After having The Moose and Pedro Tulo and especially after Luigi arrived, I found that I didn’t have time to read the paper on Sundays. In an ideal world, I would love to just sit on the couch on a Sunday morning and read the paper but three kids made this impossible. There were always activities or errands to run or simply playing and spending time with the kids that prevented me from sitting down with the paper. They would just pile up until I recycled the papers at the end of the week. Still, I managed to find time to read the magazine most weeks on my commute. And then I didn’t. Maybe it was reading more books during the commute or doing activities on the phone (including writing blog posts), but the magazines started to pile up too.

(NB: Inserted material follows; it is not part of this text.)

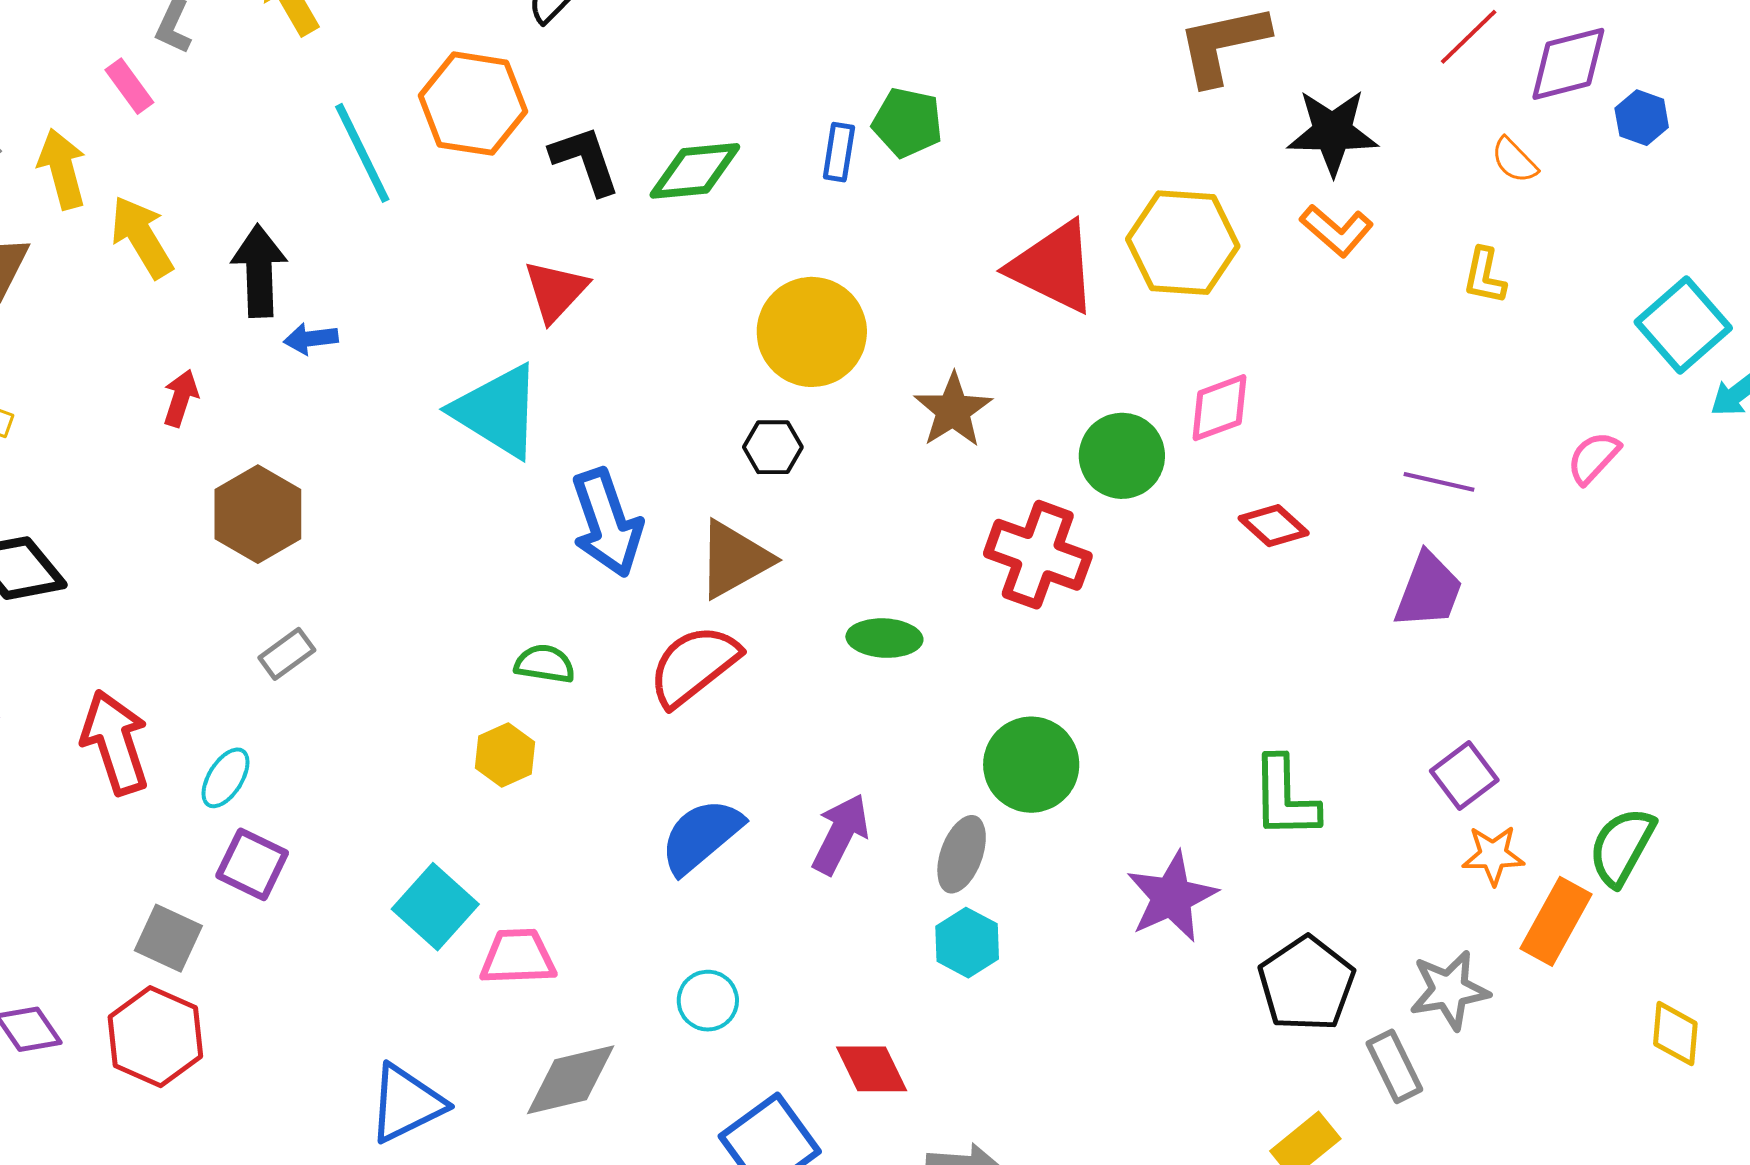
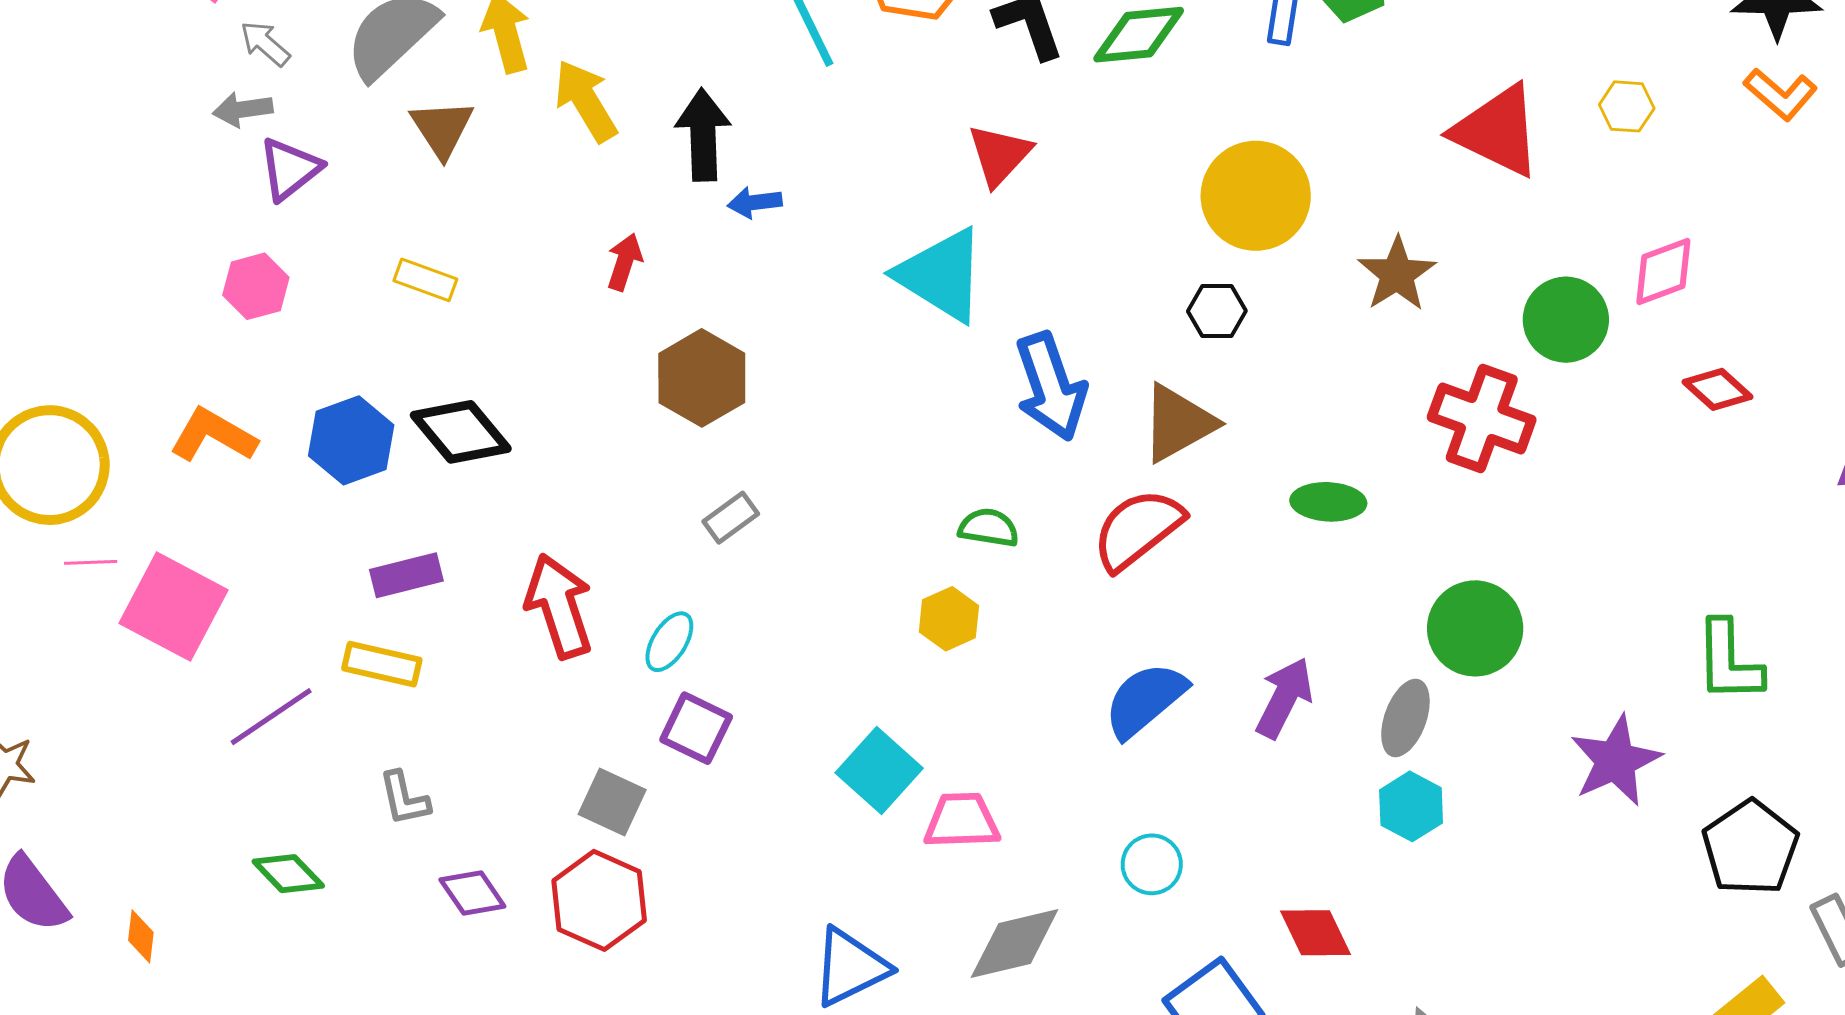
yellow hexagon: (1183, 243) -> (1627, 106), size x0.5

While I intended to read them, it didn’t happen.
 
With me not reading the print version of the paper or magazine, I unsubscribed from the print version of The Washington Post. I maintained my online subscription, though I admit that I rarely read The Magazine online. And I should. While Gene Weingarten no longer writes for the magazine, Damon Young (a fellow Pittsburgher!) is an excellent writer with a very different perspective from his predecessor and definitely worth your time (including in his recent column about Kyrie Irving). The Magazine's quality continues to be excellent and relevant. However, I never read the print version anymore and don't often think about checking it out online. There are probably thousands of others like me out there. Maybe that's why The Post is cutting the magazine. Even though 5 of the top 40 most-clicked stories on the website over the past year were produced by the magazine, I'm sure there is some metric out there showing that there aren't enough clicks. For a paper as large and as important as The Post and with an owner in Jeff Bezos with deep pockets, this is unfortunate and disappointing. I feel bad for the people losing their jobs and for the public in missing out on reading outstanding stories.